◆ Task item
Using the data below, set down every line from the one containing "BRDE20251121025" through the one containing "possibilité de débloquer un mutisme d’origine", inclusive and unchanged. Pictures are to be skipped.

[Source data]
· · · · · · ·

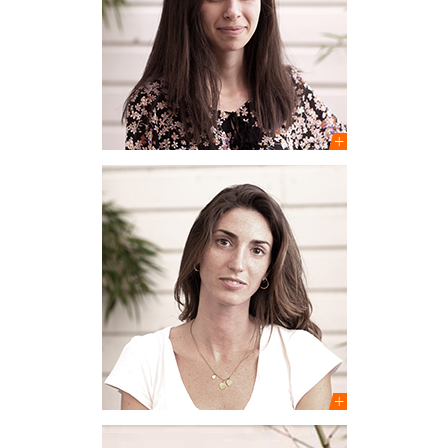
Architecte-urbaniste
Chargée de projets
Clara Sobrón Bernal
Architecte HMONP
Chargée de projets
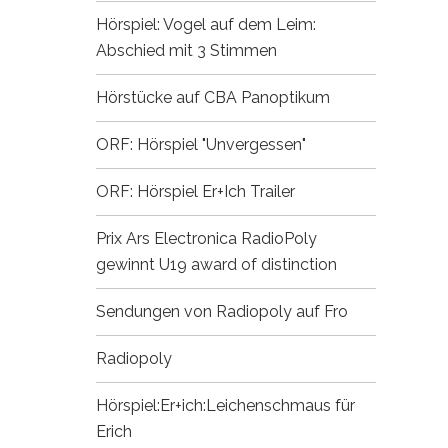
Hörspiel: Vogel auf dem Leim:
Abschied mit 3 Stimmen
Hörstücke auf CBA
Panoptikum
ORF: Hörspiel "Unvergessen"
ORF: Hörspiel Er+Ich
Trailer
Prix Ars Electronica
RadioPoly
gewinnt U19 award of distinction
Sendungen von Radiopoly auf Fro
Radiopoly
Hörspiel:Er+ich:Leichenschmaus für
Erich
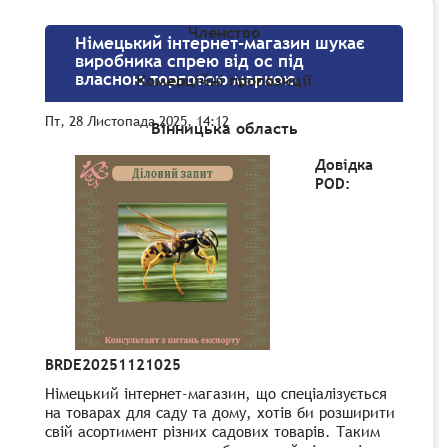
Членство
Німецький інтернет-магазин шукає
виробника спрею від ос під
власною торговою маркою
Комерційні пропозиції
Пт, 28 Листопада 2025, 14:12
Вінницька область
Довідка
POD:
BRDE20251121025
Німецький інтернет-магазин, що спеціалізується
на товарах для саду та дому, хотів би розширити
свій асортимент різних садових товарів. Таким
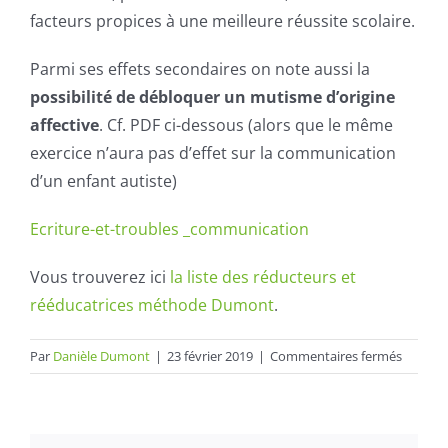
facteurs propices à une meilleure réussite scolaire.
Parmi ses effets secondaires on note aussi la
possibilité de débloquer un mutisme d’origine
affective
. Cf. PDF ci-dessous (alors que le même
exercice n’aura pas d’effet sur la communication
d’un enfant autiste)
Ecriture-et-troubles _communication
Vous trouverez ici
la liste des réducteurs et
rééducatrices méthode Dumont
.
sur
Par
Danièle Dumont
|
23 février 2019
|
Commentaires fermés
Effets
bénéfiq
des
rééduca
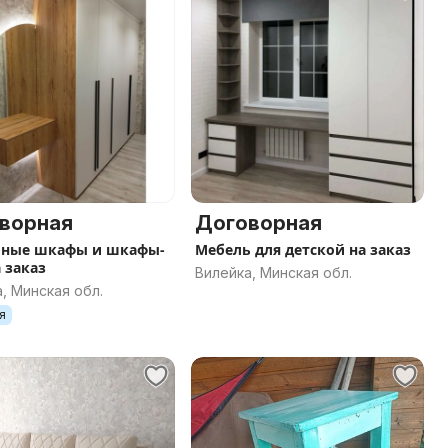
ворная
Договорная
шные шкафы и шкафы-
Мебель для детской на заказ
 заказ
Вилейка, Минская обл.
, Минская обл.
я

· · · · · · ·

◆ Answer to the problem
BRDE20251121025
Німецький інтернет-магазин, що спеціалізується
на товарах для саду та дому, хотів би розширити
свій асортимент різних садових товарів. Таким
facteurs propices à une meilleure réussite scolaire.
Parmi ses effets secondaires on note aussi la
possibilité de débloquer un mutisme d’origine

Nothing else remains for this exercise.